We also recommend (ordered by priority):

  • Hastie, Tibshirani, and Friedman: The Elements of Statistical Learning, Springer
  • MacKay, Information Theory, Inference, and Learning Algorithms, Cambridge University Press
  • Hutter, Universal Artificial Intelligence: Sequential Decisions based on Algorithmic Probability, Springer

Overview

Statistical Machine Learning plays a key role in science and technology. Some examples of applications using Statistical Machine Learning techniques are e.g.

  • e-mail spam filtering,
  • web page ranking,
  • handwritten ZIP code recognition,
  • identification of risk factors for cancer,
  • object recognition in computer vision, and,
  • autonomous robot navigation.

Some of the basic questions raised are

  • What is a good model for the available data?
  • How computationally effective can the parameters of the model be fitted to the available data?
  • How does a model perform on future data?

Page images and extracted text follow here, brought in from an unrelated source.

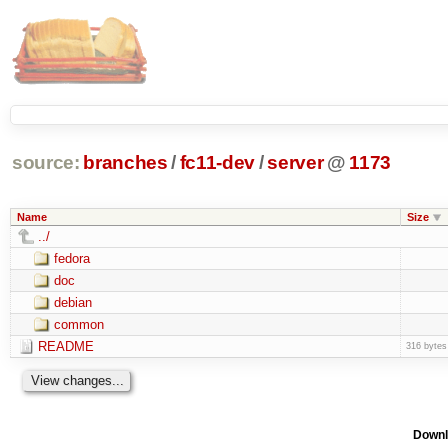
source:
branches
/
fc11-dev
/
server
@
1173
Name
Size
../
fedora
doc
debian
common
README
316 bytes
Downl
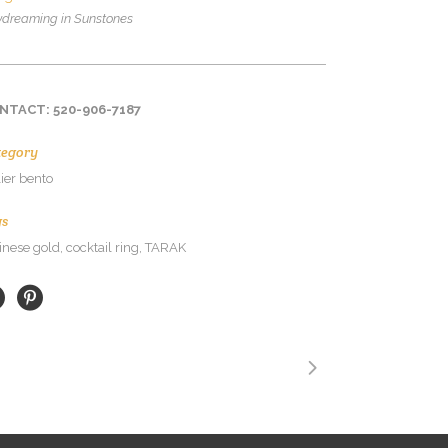
dreaming in Sunstones
NTACT: 520-906-7187
tegory
lier bento
gs
inese gold, cocktail ring, TARAK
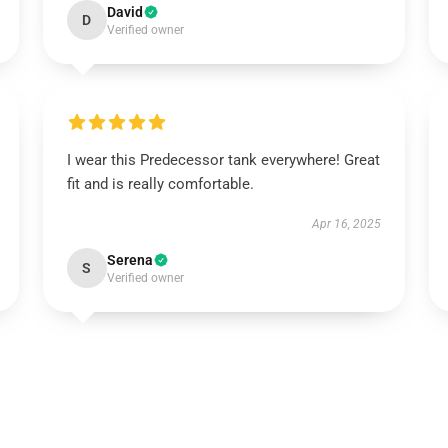
David
D
Verified owner
I wear this Predecessor tank everywhere! Great
fit and is really comfortable.
Apr 16, 2025
Serena
S
Verified owner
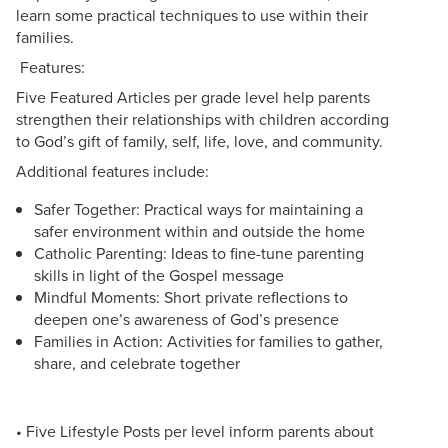
learn some practical techniques to use within their
families.
Features:
Five Featured Articles per grade level help parents
strengthen their relationships with children according
to God’s gift of family, self, life, love, and community.
Additional features include:
Safer Together: Practical ways for maintaining a
safer environment within and outside the home
Catholic Parenting: Ideas to fine-tune parenting
skills in light of the Gospel message
Mindful Moments: Short private reflections to
deepen one’s awareness of God’s presence
Families in Action: Activities for families to gather,
share, and celebrate together
• Five Lifestyle Posts per level inform parents about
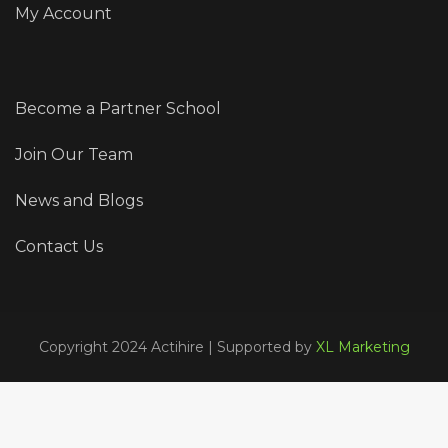
My Account
Become a Partner School
Join Our Team
News and Blogs
Contact Us
Copyright 2024 Actihire | Supported by
XL Marketing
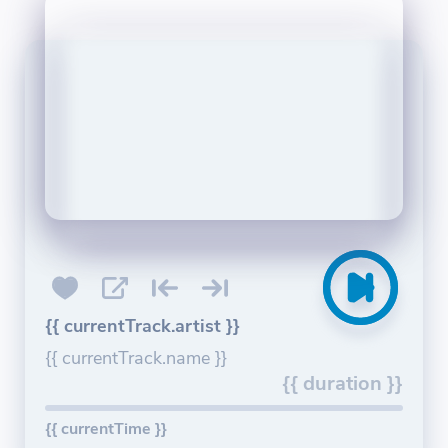
{{ currentTrack.artist }}
{{ currentTrack.name }}
{{ duration }}
{{ currentTime }}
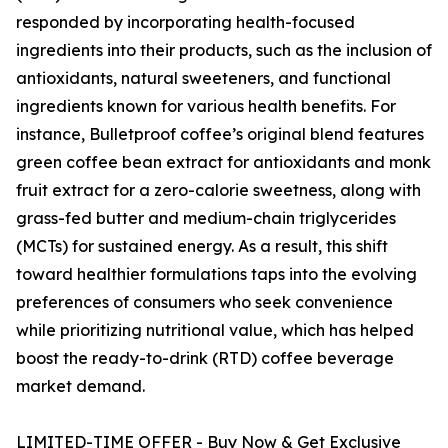
responded by incorporating health-focused
ingredients into their products, such as the inclusion of
antioxidants, natural sweeteners, and functional
ingredients known for various health benefits. For
instance, Bulletproof coffee’s original blend features
green coffee bean extract for antioxidants and monk
fruit extract for a zero-calorie sweetness, along with
grass-fed butter and medium-chain triglycerides
(MCTs) for sustained energy. As a result, this shift
toward healthier formulations taps into the evolving
preferences of consumers who seek convenience
while prioritizing nutritional value, which has helped
boost the ready-to-drink (RTD) coffee beverage
market demand.
LIMITED-TIME OFFER - Buy Now & Get Exclusive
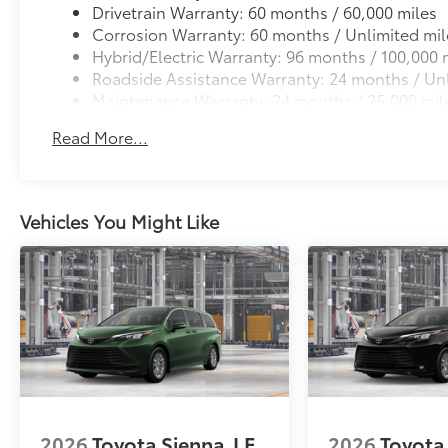
Drivetrain Warranty: 60 months / 60,000 miles
Corrosion Warranty: 60 months / Unlimited mil
Hybrid/Electric Warranty: 96 months / 100,000 
Roadside Assistance Warranty: 24 months / Unl
Maintenance Warranty: 24 months / 25,000 mil
Read More...
Vehicles You Might Like
2026
Toyota Sienna
LE
2026
Toyota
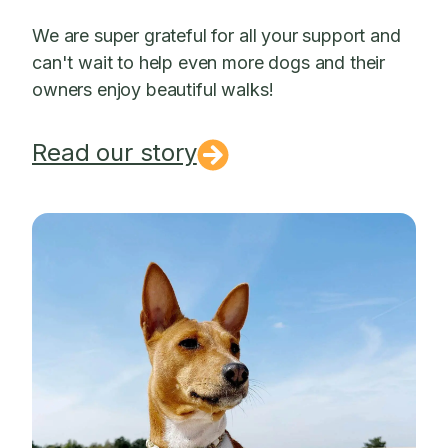
We are super grateful for all your support and
can't wait to help even more dogs and their
owners enjoy beautiful walks!
Read our story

This course provides a broad but thorough introduction to the methods and practice of statistical machine learning. Topics covered will include Bayesian inference and maximum likelihood modeling; regression, classification, density estimation, clustering, principal and independent component analysis; parametric, semi-parametric, and non-parametric models; basis functions, neural networks, kernel methods, and graphical models; deterministic and stochastic optimisation; overfitting, regularisation, and validation.

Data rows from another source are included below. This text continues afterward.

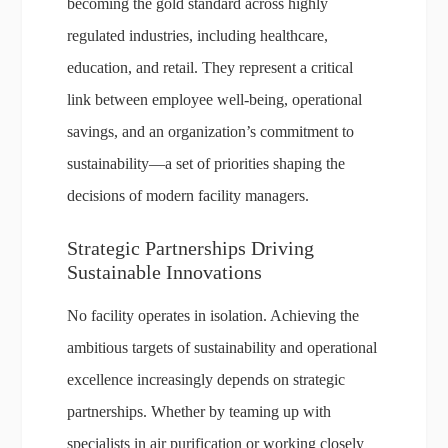
becoming the gold standard across highly
regulated industries, including healthcare,
education, and retail. They represent a critical
link between employee well-being, operational
savings, and an organization’s commitment to
sustainability—a set of priorities shaping the
decisions of modern facility managers.
Strategic Partnerships Driving
Sustainable Innovations
No facility operates in isolation. Achieving the
ambitious targets of sustainability and operational
excellence increasingly depends on strategic
partnerships. Whether by teaming up with
specialists in air purification or working closely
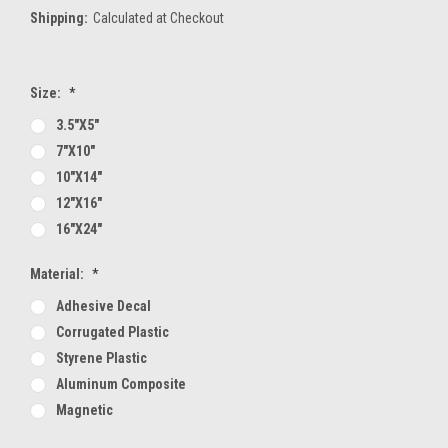
Shipping:
Calculated at Checkout
Size:
*
3.5"x5"
7"x10"
10"x14"
12"x16"
16"x24"
Material:
*
Adhesive Decal
Corrugated Plastic
Styrene Plastic
Aluminum Composite
Magnetic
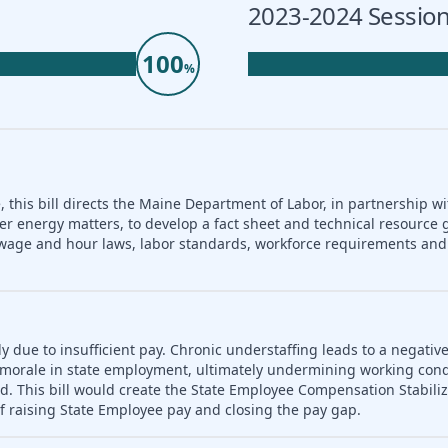
2023-2024 Session
100
%
 this bill directs the Maine Department of Labor, in partnership wi
er energy matters, to develop a fact sheet and technical resource 
nd wage and hour laws, labor standards, workforce requirements a
ly due to insufficient pay. Chronic understaffing leads to a negativ
es morale in state employment, ultimately undermining working con
d. This bill would create the State Employee Compensation Stabili
f raising State Employee pay and closing the pay gap.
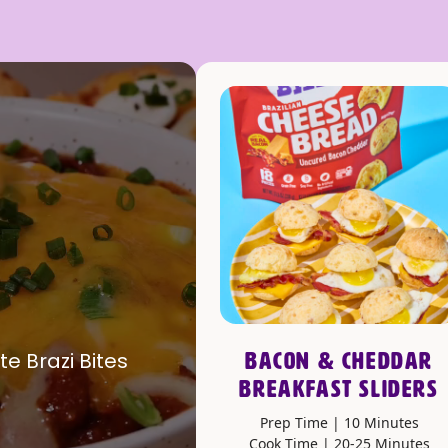
te Brazi Bites
BACON & CHEDDAR
BREAKFAST SLIDERS
Prep Time | 10 Minutes
Cook Time | 20-25 Minutes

The course employs the Elefant - Machine Learning Toolbox developed at NICTA and written in the programming language Python. The graphical user interface of Elefant and a number of predefined building blocks (e.g. data readers and writers, algorithms) allow to easily setup and store a Machine Learning experiment. Elefant is Open Source and available for Linux, Mac OS X, and Windows. It will be provided on all computers used in the tutorials and labs. (Please watch a movie demonstrating Elefant in action.)

Elefant GUI

Schedule

(to be adapted and refined throughout the course)
week Lecture Lecture Tutorial/Lab
Tue 4 - 5.30 pm Wed 4 - 5.30 pm Thu 1 - 3 pm
Ian Ross, R221 Graduate Teaching Room Ian Ross, R221 Graduate Teaching Room CSIT, N113
23/2 - 27/2 Overview (Slides) Introduction (Slides) none
2/3 - 6/3 Probability (Slides) Linear Algebra (Slides) Optimisation (see also "From Matlab to Python/Numpy")
9/3 - 13/3 Linear Regression (Slides) Linear Regression (Slides) Sample code for Optimisation
16/3 - 20/3 Linear Classification (Slides) Linear Classification (Slides) Regression ( Sample code)
23/3 Assignment 1 using Fisher Iris Data
23/3 - 27/3 Neural Networks (Slides) Neural Networks (Slides) Classification using Fisher Iris Data
30/3 - 3/4 Kernel Methods (Slides) Sparse Kernel Machines (Slides) Neural Network
6/4 - 10/4 Graphical Models (Slides) Graphical Models (Slides) Sample Code for Neural Network
13/4 - 17/4 none none none
20/4 - 24/4 none none none
27/4 - 1/5 Graphical Models (Slides) Mixture Models and EM (Slides) Kernels and Elefant (manual)
5/5 Assignment 2 using Fisher Iris Data
4/5 - 8/5 Mixture Models and EM (Slides) Approximate Inference (Slides)
11/5 - 15/5 Sampling (Slides) Principal Component Analysis (Slides) Return Assignment 1; Oral Exam Preparation
18/5 - 22/5 Sequential Data (Slides) Sequential Data (Slides) Eigenfaces
25/5 - 29/5 Combining Models (Slides) Selected Topics (Slides) Hidden Markov Model ( Sample code )
1/6 - 5/6 Discussion/Summary (Slides) Exam preparations none
16/6 Oral Examination (All Slides)

For excellent supplemental slides, see Andrew Moore's Tutorials.